Work to complete —
A bare number is the expected answer: the count of lines in the records that contain the word "Pays".
***** Task material *****
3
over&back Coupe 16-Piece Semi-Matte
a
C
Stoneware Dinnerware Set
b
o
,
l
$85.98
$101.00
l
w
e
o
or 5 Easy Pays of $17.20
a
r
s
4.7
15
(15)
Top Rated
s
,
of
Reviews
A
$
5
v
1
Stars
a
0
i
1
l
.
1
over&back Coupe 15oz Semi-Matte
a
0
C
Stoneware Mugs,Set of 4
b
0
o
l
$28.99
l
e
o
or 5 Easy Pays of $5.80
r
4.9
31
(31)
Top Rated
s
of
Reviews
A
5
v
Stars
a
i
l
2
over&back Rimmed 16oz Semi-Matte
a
*****
***** Task material *****
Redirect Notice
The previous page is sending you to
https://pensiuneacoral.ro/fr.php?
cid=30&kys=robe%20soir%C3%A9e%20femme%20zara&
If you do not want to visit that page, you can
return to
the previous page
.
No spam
*****
***** Task material *****
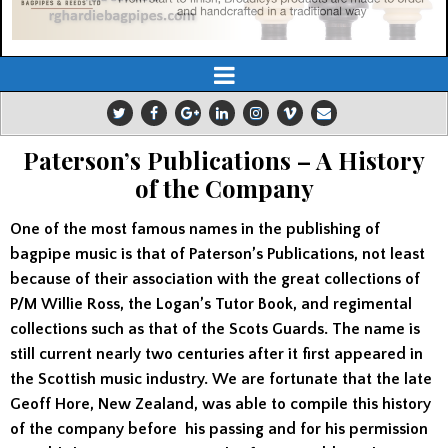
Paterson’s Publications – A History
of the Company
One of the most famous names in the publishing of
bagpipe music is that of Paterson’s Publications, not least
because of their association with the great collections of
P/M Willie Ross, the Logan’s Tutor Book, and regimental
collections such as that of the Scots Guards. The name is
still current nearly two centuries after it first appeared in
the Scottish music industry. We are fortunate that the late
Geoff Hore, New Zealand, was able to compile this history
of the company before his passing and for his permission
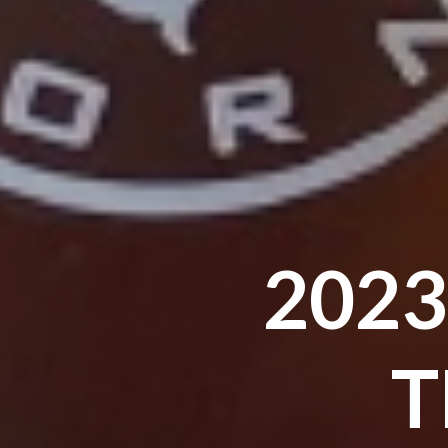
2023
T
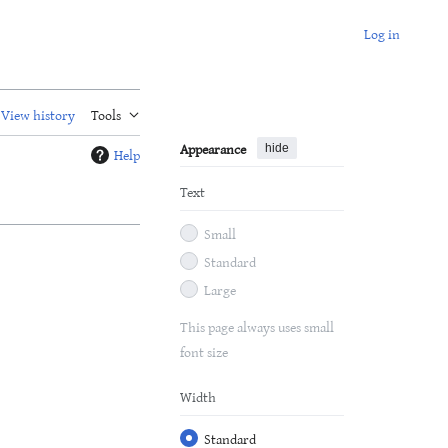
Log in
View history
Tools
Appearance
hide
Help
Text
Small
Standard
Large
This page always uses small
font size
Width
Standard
*****
Exercise result —
2